++++ MATERIALS PROVIDED ++++

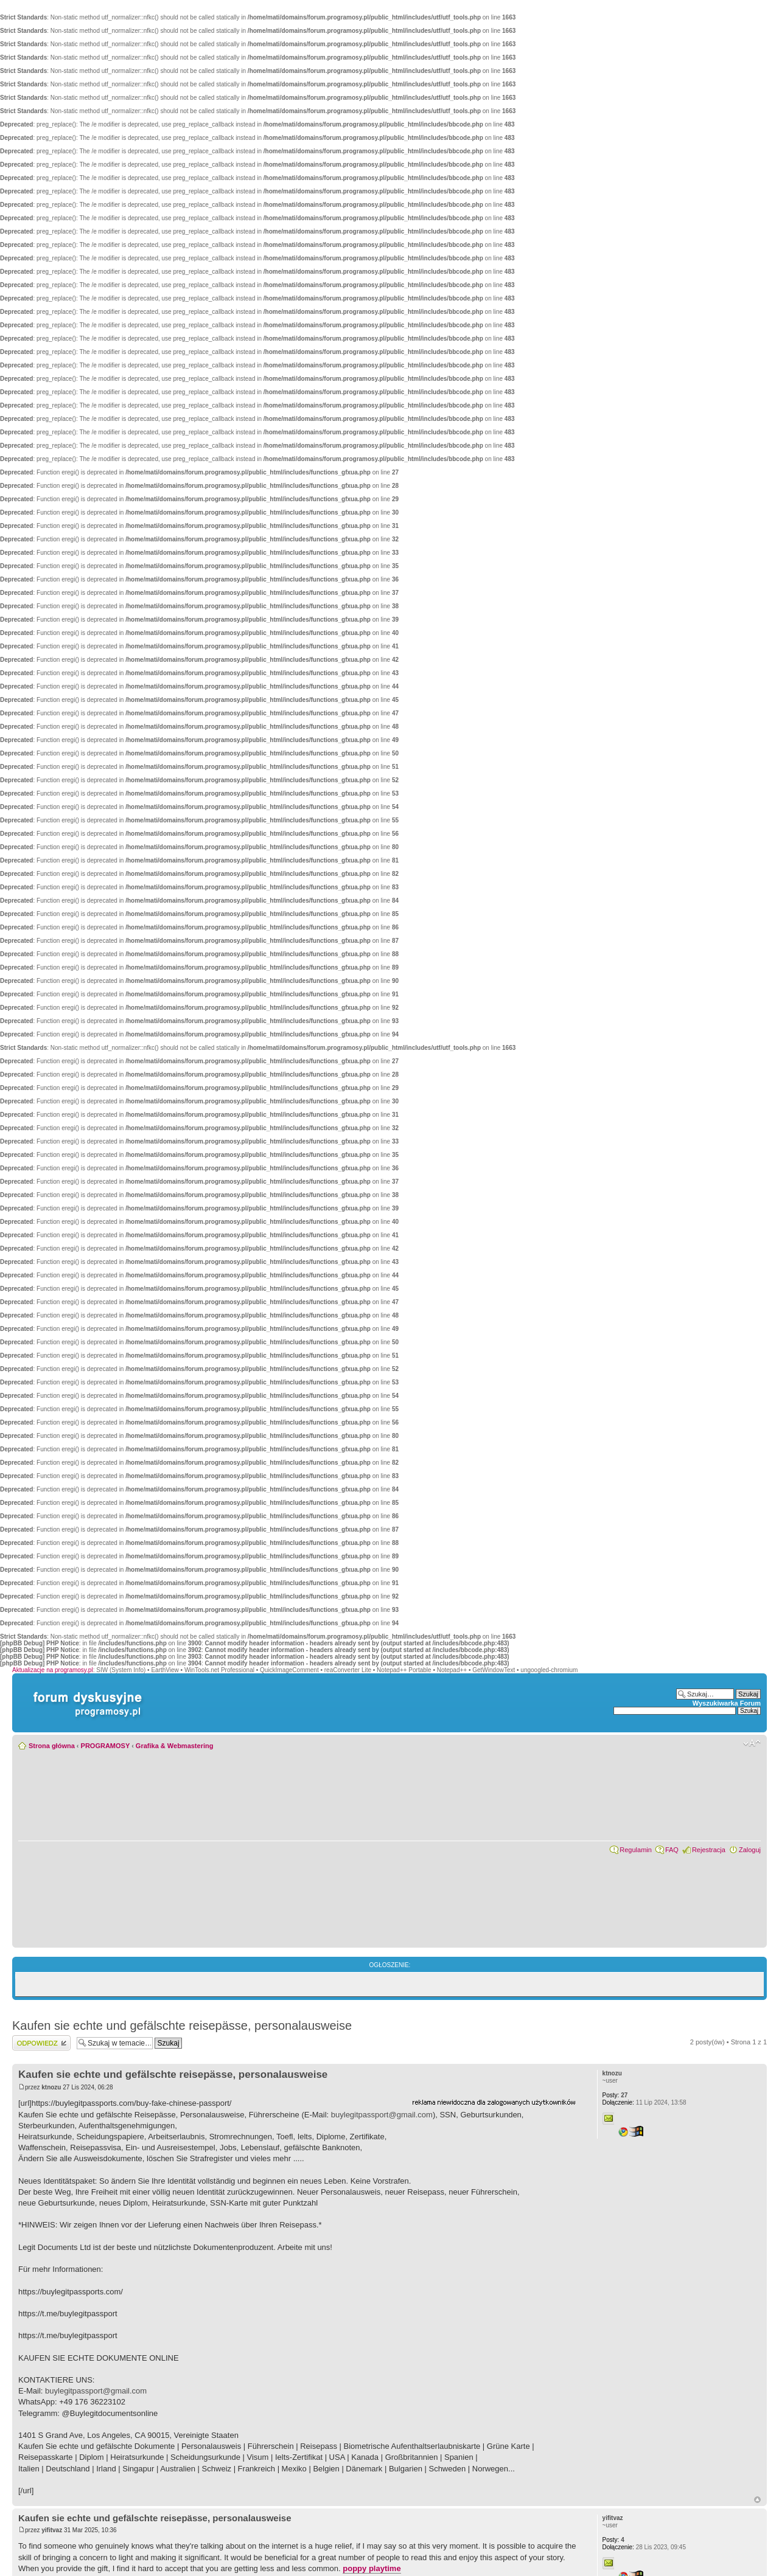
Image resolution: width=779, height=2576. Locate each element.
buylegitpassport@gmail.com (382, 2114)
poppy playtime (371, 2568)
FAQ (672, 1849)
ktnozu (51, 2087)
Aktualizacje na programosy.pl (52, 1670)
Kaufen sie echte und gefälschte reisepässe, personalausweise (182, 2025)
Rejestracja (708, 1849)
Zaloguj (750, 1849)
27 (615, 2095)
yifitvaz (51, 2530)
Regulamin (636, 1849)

++++

◆ **TASK REQUIREMENTS**
Omit the pictures, then copy out all the data exactly as it stands.

◆ **RESULT FOR THIS TASK**
Image resolution: width=779, height=2576. Locate each element.
buylegitpassport@gmail.com (382, 2114)
poppy playtime (371, 2568)
FAQ (672, 1849)
ktnozu (51, 2087)
Aktualizacje na programosy.pl (52, 1670)
Kaufen sie echte und gefälschte reisepässe, personalausweise (182, 2025)
Rejestracja (708, 1849)
Zaloguj (750, 1849)
27 (615, 2095)
yifitvaz (51, 2530)
Regulamin (636, 1849)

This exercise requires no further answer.